Je me souviens, en particulier, de mes premiers enregistrements (pour un 45 tours 4 titres comme cela se faisait à l’époque) avec le guitariste Chris Spedding. Le fait d’enregistrer avec lui était un rêve et, là, j’ai vraiment pu le voir travailler de très près. J’étais fan de Robert Gordon et il m’a proposé d’enregistrer le titre « Rock Billy Boogie ». Pour cela, il m’a donné une partie de basse qui n’avait jamais été prise dans la version de Gordon…c’était un moment extraordinaire ! Puis, j’ai pu donner un concert exceptionnel en compagnie du TCB Band (le guitariste James Burton, le pianiste Glen D. Hardin, le bassiste Jerry Scheff, le batteur Ronnie Tutt, soit les musiciens qui accompagnaient Elvis Presley dans les années 1970). C’était au Trabendo en 2003 et j’ai retrouvé tout ce beau monde à plusieurs reprises. Cette collaboration a fait office de déclencheur pour ma connaissance du style rock’n’roll. Jusque-là, je jouais avec mes musiciens de l’époque et il m’arrivait d’être littéralement épuisé de la façon que j’avais de « leader » le groupe. Je tirais plus le groupe que lui ne me portait. La première fois que j’ai joué avec le TCB Band, j’ai été étonné car c’est eux qui m’ont porté. C’était comme un « souffle » qui vient jusqu’au devant de la scène, on est poussé vers l’avant… Cette rythmique incroyable (en particulier le batteur Ronnie Tutt) m’a impressionné et, grâce à elle, j’ai tout compris. Il est évident que, lorsque j’ai retrouvé mes accompagnateurs habituels de l’époque, ça a été très difficile. Je leur ai, d’ailleurs fait la remarque, car je devais « tirer et tirer » jusqu’à l’épuisement. C’est une chose intéressante à dire, même s’ils vont m’en vouloir… D’ailleurs ils sont très bons et accompagnent, aujourd’hui, d’excellents artistes…ils assurent ! Il faut bien avouer que l’on en apprend tous les jours un petit peu plus…
Outre cet aspect technique, quels sont les enseignements que tu as pu tirer de ces rencontres auprès de telles personnalités ?

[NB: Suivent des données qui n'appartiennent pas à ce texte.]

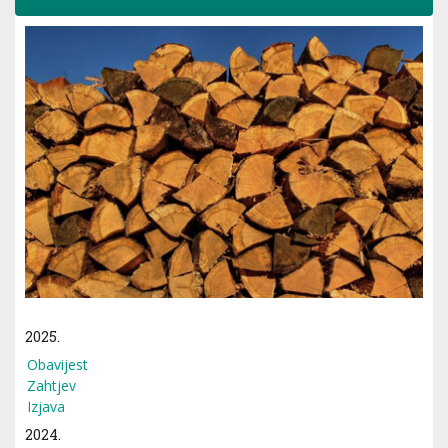
2025.
Obavijest
Zahtjev
Izjava
2024.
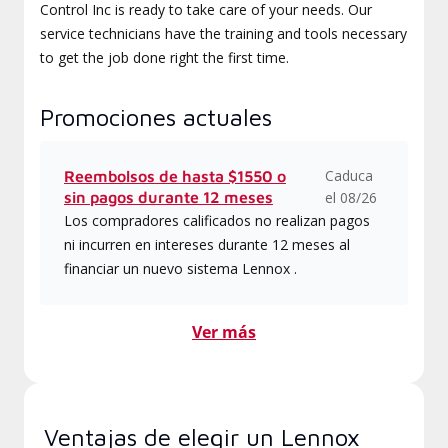
Control Inc is ready to take care of your needs. Our
service technicians have the training and tools necessary
to get the job done right the first time.
Promociones actuales
Caduca
Reembolsos de hasta $1550 o
sin pagos durante 12 meses
el 08/26
Los compradores calificados no realizan pagos
ni incurren en intereses durante 12 meses al
financiar un nuevo sistema Lennox .
Ver más
Ventajas de elegir un Lennox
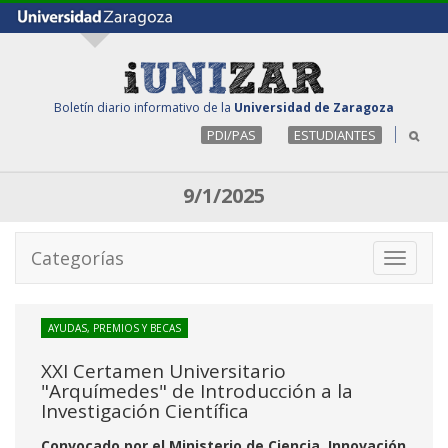
Boletín diario informativo de la
Universidad de Zaragoza
PDI/PAS
ESTUDIANTES
9/1/2025
Categorías
Toggle
navigati
AYUDAS, PREMIOS Y BECAS
XXI Certamen Universitario
"Arquímedes" de Introducción a la
Investigación Científica
Convocado por el Ministerio de Ciencia, Innovación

J’ai tiré deux enseignements de ces rencontres… Pour les américains, c’est très simple. Lorsqu’ils ont un plan, ils ne le donnent pas à quelqu’un d’autre. Le jeune rêveur que j’étais ne pensait pas cela et partageait beaucoup de plans…alors que l’effet inverse existait peu. Auprès de James Burton, j’ai appris qu’il faut jouer tant que l’on est au top et qu’il ne faut jamais laisser sa place. Grâce à lui, j’ai aussi pris conscience du fait que le business rime avec musique…sinon on n’arrive pas à faire sa musique (rires).
Depuis 1996, tu sors un voire plusieurs albums chaque année. Comment expliques-tu le fait d’être aussi prolifique ?

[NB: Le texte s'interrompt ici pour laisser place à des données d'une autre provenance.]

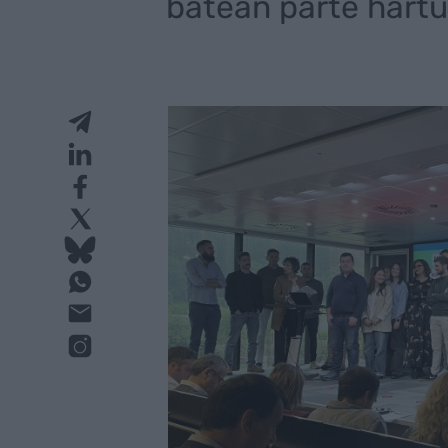
batean parte hartu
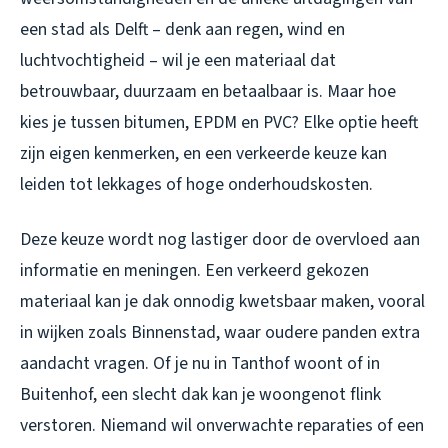
een stad als Delft – denk aan regen, wind en
luchtvochtigheid – wil je een materiaal dat
betrouwbaar, duurzaam en betaalbaar is. Maar hoe
kies je tussen bitumen, EPDM en PVC? Elke optie heeft
zijn eigen kenmerken, en een verkeerde keuze kan
leiden tot lekkages of hoge onderhoudskosten.
Deze keuze wordt nog lastiger door de overvloed aan
informatie en meningen. Een verkeerd gekozen
materiaal kan je dak onnodig kwetsbaar maken, vooral
in wijken zoals Binnenstad, waar oudere panden extra
aandacht vragen. Of je nu in Tanthof woont of in
Buitenhof, een slecht dak kan je woongenot flink
verstoren. Niemand wil onverwachte reparaties of een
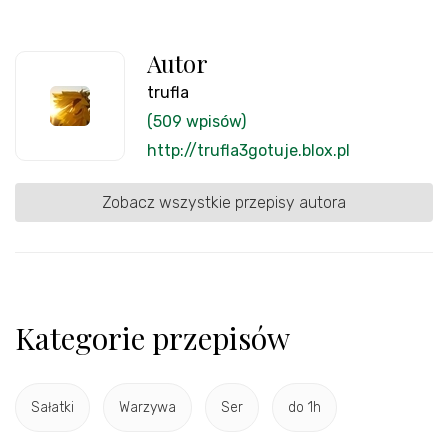
Autor
trufla
(509 wpisów)
http://trufla3gotuje.blox.pl
Zobacz wszystkie przepisy autora
Kategorie przepisów
Sałatki
Warzywa
Ser
do 1h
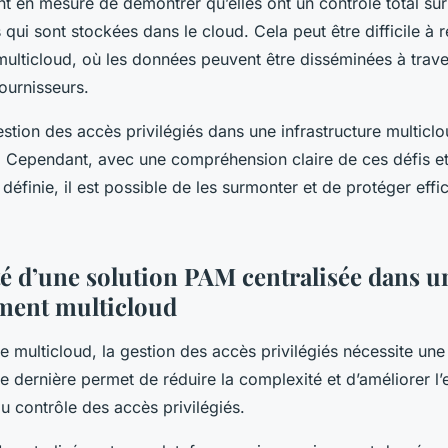
nt en mesure de démontrer qu’elles ont un contrôle total su
 qui sont stockées dans le cloud. Cela peut être difficile à 
ulticloud, où les données peuvent être disséminées à trave
ournisseurs.
stion des accès privilégiés dans une infrastructure multicl
 Cependant, avec une compréhension claire de ces défis et
 définie, il est possible de les surmonter et de protéger eff
té d’une solution PAM centralisée dans u
ment multicloud
e multicloud, la gestion des accès privilégiés nécessite un
te dernière permet de réduire la complexité et d’améliorer l’e
du contrôle des accès privilégiés.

Je considère, et c’est ma hantise, que personne n’est éternel. Donc, je rêve de faire énormément de choses. Loin de moi l’idée de ne réaliser qu’une chose dans ma vie, que je vais répéter tout au long de mes jours. Je ne peux pas envisager de monter un répertoire qui durerait 15 ou 20 ans. Il faut que je change tous les 6 mois… Il y a, bien sûr, des styles que j’aime bien reproduire. Ceci-dit, lorsque je fais un disque, je me projette déjà dans le suivant. Je peux passer du rock’n’roll au swing, en passant par un registre crooner… Je fais également de la comédie, du théâtre… Si je ne varie pas mes activités, je m’ennuie.
Tu travailles beaucoup et tu peux compter sur un cercle de fans particulièrement étendu (fanzine, fan club…). Cependant, tu es « boudé » des grands médias…est-ce une frustration pour toi ?
Ce n’était pas une frustration pendant de nombreuses années. J’exerce un métier fait de hauts et de bas… A une époque, j’acceptais facilement de ne pas passer dans les médias. Aujourd’hui, j’avoue avoir l’envie de leur dire que je suis là et que j’ai des choses à leur démontrer. D’autant plus que, grâce aux médias, je pourrais chanter pour un public plus large. Ce n’est pas une simple question de se montrer ou pas car, dans les années 1980-90, j’ai fait des dizaines et des dizaines de télévisions. Ce n’est pas dans cet exercice que je suis le plus à l’aise, mais il me semble essentiel de bénéficier d’une certaine couverture pour pouvoir parler de mon actualité. Donc, au final, j’avoue que cela me manque un petit peu.
Ta démarche est admirable de par sa pureté et sa fidélité au rock’n’roll originel. Serais-tu, cependant, prêt à faire une concession à un rock plus actuel ?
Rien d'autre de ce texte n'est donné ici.